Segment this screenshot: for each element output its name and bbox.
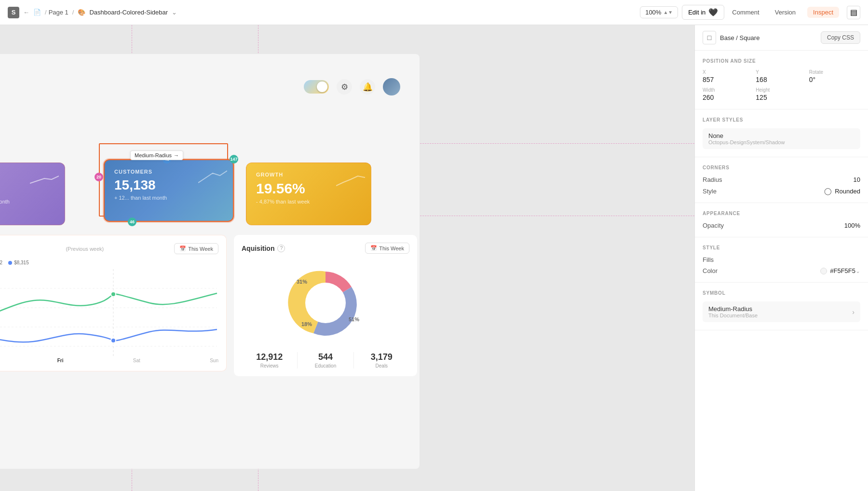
back-button[interactable]: ← [23,9,29,16]
toggle-knob [317,82,327,92]
growth-sparkline [336,169,365,188]
panel-header: □ Base / Square Copy CSS [695,25,868,51]
position-size-section: POSITION AND SIZE X 857 Y 168 Rotate 0° … [695,51,868,109]
day-fri: Fri [57,358,64,363]
zoom-arrow-icon: ▲▼ [663,10,673,15]
comment-button[interactable]: Comment [728,7,763,18]
main-layout: ⚙ 🔔 Medium-Radius → ORDERS 5,661 + 3,21%… [0,25,868,491]
growth-card: GROWTH 19.56% - 4,87% than last week [246,163,371,225]
zoom-control[interactable]: 100% ▲▼ [640,6,678,18]
fills-row: Fills [703,256,860,263]
orders-sparkline [30,169,59,188]
symbol-row[interactable]: Medium-Radius This Document/Base › [703,301,860,322]
acquisition-title-row: Aquisition ? [242,245,285,252]
style-title: STYLE [703,245,860,250]
y-prop: Y 168 [756,69,807,83]
radius-row: Radius 10 [703,176,860,183]
file-name[interactable]: Dashboard-Colored-Sidebar [89,9,168,16]
badge-46: 46 [128,218,136,226]
appearance-title: APPEARANCE [703,211,860,216]
donut-label-18: 18% [301,321,312,327]
growth-sub: - 4,87% than last week [256,199,361,205]
radius-value: 10 [854,176,860,183]
edit-in-button[interactable]: Edit in 🖤 [682,5,724,20]
theme-toggle[interactable] [304,80,329,94]
layer-style-name: None [708,132,854,139]
sidebar-toggle-button[interactable]: ▤ [847,6,860,19]
preview-header: ⚙ 🔔 [304,78,400,95]
canvas[interactable]: ⚙ 🔔 Medium-Radius → ORDERS 5,661 + 3,21%… [0,25,694,491]
color-label: Color [703,267,718,274]
left-this-week-button[interactable]: 📅 This Week [174,243,218,254]
badge-147: 147 [230,155,238,164]
opacity-label: Opacity [703,222,724,229]
left-chart-panel: 254 (Previous week) 📅 This Week $29,312 … [0,235,227,371]
version-button[interactable]: Version [771,7,800,18]
acquisition-title: Aquisition [242,245,274,252]
chart-legend: $29,312 $8,315 [0,260,218,265]
symbol-sub: This Document/Base [708,313,758,318]
legend-item-1: $29,312 [0,260,2,265]
chart-bottom-labels: Thu Fri Sat Sun [0,358,218,363]
layer-styles-title: LAYER STYLES [703,117,860,123]
app-logo: S [8,7,19,18]
line-chart-area [0,269,218,356]
topbar-left: S ← 📄 / Page 1 / 🎨 Dashboard-Colored-Sid… [8,7,636,18]
copy-css-button[interactable]: Copy CSS [821,31,860,44]
panel-header-left: □ Base / Square [703,31,760,44]
donut-container: 31% 51% 18% [287,264,364,341]
corners-title: CORNERS [703,165,860,170]
sidebar-icon: ▤ [850,8,857,17]
inspect-button[interactable]: Inspect [807,7,839,18]
figma-icon: 🖤 [708,8,718,17]
layer-style-item: None Octopus-DesignSystem/Shadow [703,128,860,149]
width-prop: Width 260 [703,87,754,101]
topbar-nav: ← 📄 / Page 1 / 🎨 Dashboard-Colored-Sideb… [23,9,177,16]
fills-label: Fills [703,256,714,263]
radius-label: Radius [703,176,722,183]
color-value: #F5F5F5 [830,267,855,274]
user-avatar[interactable] [383,78,400,95]
appearance-section: APPEARANCE Opacity 100% [695,203,868,237]
svg-point-7 [305,283,346,323]
position-size-title: POSITION AND SIZE [703,58,860,64]
right-chart-panel: Aquisition ? 📅 This Week [234,235,417,376]
customers-sparkline [198,166,227,185]
page-label[interactable]: Page 1 [49,9,68,16]
color-row: Color #F5F5F5 ⌄ [703,267,860,274]
customers-card-wrapper[interactable]: 43 147 20 46 CUSTOMERS 15,138 + 12... th… [99,159,234,222]
expand-arrow-icon[interactable]: ⌄ [855,268,860,274]
symbol-arrow-icon[interactable]: › [852,308,854,316]
legend-item-2: $8,315 [8,260,29,265]
badge-20: 20 [95,173,103,181]
rounded-icon: ◯ [824,187,832,195]
layer-style-sub: Octopus-DesignSystem/Shadow [708,139,854,145]
svg-point-6 [111,338,116,343]
topbar-center: 100% ▲▼ Edit in 🖤 [640,5,724,20]
symbol-title: SYMBOL [703,290,860,296]
medium-radius-label[interactable]: Medium-Radius → [130,150,183,160]
donut-area: 31% 51% 18% [242,259,409,346]
svg-point-5 [111,292,116,297]
prev-week-label: (Previous week) [66,246,104,252]
style-section: STYLE Fills Color #F5F5F5 ⌄ [695,237,868,283]
file-dropdown-icon[interactable]: ⌄ [172,9,177,16]
education-stat: 544 Education [298,352,353,368]
style-row: Style ◯ Rounded [703,187,860,195]
calendar-icon-right: 📅 [370,245,377,251]
inspect-panel: □ Base / Square Copy CSS POSITION AND SI… [694,25,868,491]
corners-style-label: Style [703,188,717,195]
position-size-grid: X 857 Y 168 Rotate 0° Width 260 Height [703,69,860,101]
right-this-week-button[interactable]: 📅 This Week [365,243,409,254]
day-sun: Sun [210,358,218,363]
help-icon[interactable]: ? [277,245,285,252]
orders-card: ORDERS 5,661 + 3,21% than last month [0,163,65,225]
component-name: Base / Square [720,34,760,41]
opacity-row: Opacity 100% [703,222,860,229]
symbol-name: Medium-Radius [708,305,758,313]
day-sat: Sat [133,358,140,363]
calendar-icon-left: 📅 [179,246,186,252]
donut-label-51: 51% [349,316,359,322]
notification-icon[interactable]: 🔔 [360,79,375,95]
settings-icon[interactable]: ⚙ [337,79,352,95]
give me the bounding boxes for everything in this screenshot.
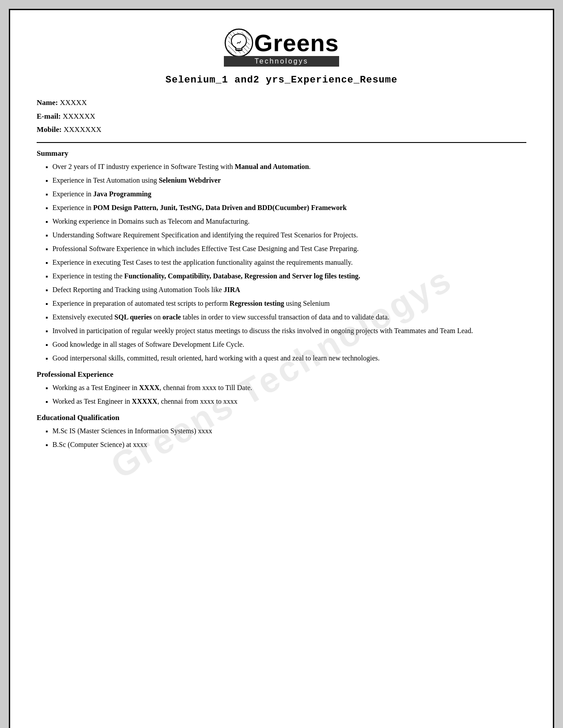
email-line: E-mail: XXXXXX <box>37 110 526 124</box>
bold-manual-automation: Manual and Automation <box>235 163 309 170</box>
prof-item-1: Working as a Test Engineer in XXXX, chen… <box>53 383 526 393</box>
summary-item-11: Experience in preparation of automated t… <box>53 298 526 309</box>
email-value: XXXXXX <box>63 112 95 120</box>
summary-list: Over 2 years of IT industry experience i… <box>45 161 526 364</box>
mobile-label: Mobile: <box>37 125 62 134</box>
list-item: Experience in Test Automation using Sele… <box>45 175 526 186</box>
logo-top: Greens <box>224 28 339 58</box>
summary-item-6: Understanding Software Requirement Speci… <box>53 230 526 240</box>
summary-item-5: Working experience in Domains such as Te… <box>53 216 526 227</box>
list-item: Experience in POM Design Pattern, Junit,… <box>45 203 526 214</box>
email-label: E-mail: <box>37 112 61 120</box>
edu-item-1: M.Sc IS (Master Sciences in Information … <box>53 426 526 436</box>
list-item: Experience in executing Test Cases to te… <box>45 257 526 268</box>
professional-experience-heading: Professional Experience <box>37 370 526 379</box>
logo-greens-text: Greens <box>254 29 339 56</box>
list-item: Extensively executed SQL queries on orac… <box>45 312 526 323</box>
list-item: Understanding Software Requirement Speci… <box>45 230 526 241</box>
personal-info: Name: XXXXX E-mail: XXXXXX Mobile: XXXXX… <box>37 96 526 137</box>
bold-company1: XXXX <box>139 384 159 391</box>
bold-jira: JIRA <box>224 286 240 293</box>
logo-icon <box>224 28 254 58</box>
mobile-value: XXXXXXX <box>64 125 102 134</box>
edu-item-2: B.Sc (Computer Science) at xxxx <box>53 439 526 450</box>
name-value: XXXXX <box>60 98 87 107</box>
list-item: Worked as Test Engineer in XXXXX, chenna… <box>45 396 526 407</box>
resume-page: Greens Technologys <box>9 9 554 728</box>
list-item: Defect Reporting and Tracking using Auto… <box>45 285 526 296</box>
list-item: Good interpersonal skills, committed, re… <box>45 353 526 364</box>
summary-item-3: Experience in Java Programming <box>53 189 526 199</box>
prof-item-2: Worked as Test Engineer in XXXXX, chenna… <box>53 396 526 407</box>
list-item: M.Sc IS (Master Sciences in Information … <box>45 426 526 437</box>
list-item: Experience in Java Programming <box>45 189 526 200</box>
summary-item-14: Good knowledge in all stages of Software… <box>53 339 526 350</box>
summary-item-13: Involved in participation of regular wee… <box>53 326 526 336</box>
list-item: Working experience in Domains such as Te… <box>45 216 526 227</box>
section-divider <box>37 142 526 143</box>
bold-selenium: Selenium Webdriver <box>159 176 221 184</box>
educational-qualification-heading: Educational Qualification <box>37 413 526 422</box>
list-item: Good knowledge in all stages of Software… <box>45 339 526 350</box>
bold-pom: POM Design Pattern, Junit, TestNG, Data … <box>93 204 347 211</box>
summary-item-2: Experience in Test Automation using Sele… <box>53 175 526 186</box>
name-label: Name: <box>37 98 58 107</box>
bold-sql: SQL queries <box>114 313 152 321</box>
list-item: Involved in participation of regular wee… <box>45 326 526 337</box>
summary-item-1: Over 2 years of IT industry experience i… <box>53 161 526 172</box>
logo-container: Greens Technologys <box>224 28 339 67</box>
name-line: Name: XXXXX <box>37 96 526 110</box>
summary-item-7: Professional Software Experience in whic… <box>53 244 526 254</box>
professional-experience-list: Working as a Test Engineer in XXXX, chen… <box>45 383 526 407</box>
logo-technologies-text: Technologys <box>224 56 339 67</box>
bold-regression: Regression testing <box>230 300 284 307</box>
list-item: Professional Software Experience in whic… <box>45 244 526 255</box>
bold-java: Java Programming <box>93 190 151 198</box>
list-item: Over 2 years of IT industry experience i… <box>45 161 526 173</box>
educational-qualification-list: M.Sc IS (Master Sciences in Information … <box>45 426 526 450</box>
summary-heading: Summary <box>37 149 526 158</box>
summary-item-10: Defect Reporting and Tracking using Auto… <box>53 285 526 295</box>
summary-item-15: Good interpersonal skills, committed, re… <box>53 353 526 364</box>
list-item: B.Sc (Computer Science) at xxxx <box>45 439 526 450</box>
list-item: Experience in preparation of automated t… <box>45 298 526 309</box>
bold-company2: XXXXX <box>132 398 158 405</box>
resume-title: Selenium_1 and2 yrs_Experience_Resume <box>37 75 526 86</box>
summary-item-12: Extensively executed SQL queries on orac… <box>53 312 526 323</box>
list-item: Working as a Test Engineer in XXXX, chen… <box>45 383 526 394</box>
summary-item-4: Experience in POM Design Pattern, Junit,… <box>53 203 526 213</box>
mobile-line: Mobile: XXXXXXX <box>37 123 526 137</box>
summary-item-9: Experience in testing the Functionality,… <box>53 271 526 281</box>
header: Greens Technologys <box>37 28 526 67</box>
summary-item-8: Experience in executing Test Cases to te… <box>53 257 526 268</box>
bold-functionality: Functionality, Compatibility, Database, … <box>124 272 360 280</box>
lightbulb-icon <box>224 28 254 58</box>
bold-oracle: oracle <box>162 313 181 321</box>
list-item: Experience in testing the Functionality,… <box>45 271 526 282</box>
▬▬▬
Instructions for the task - Write only the number of lines in the listing that include "Java".

Result below - 3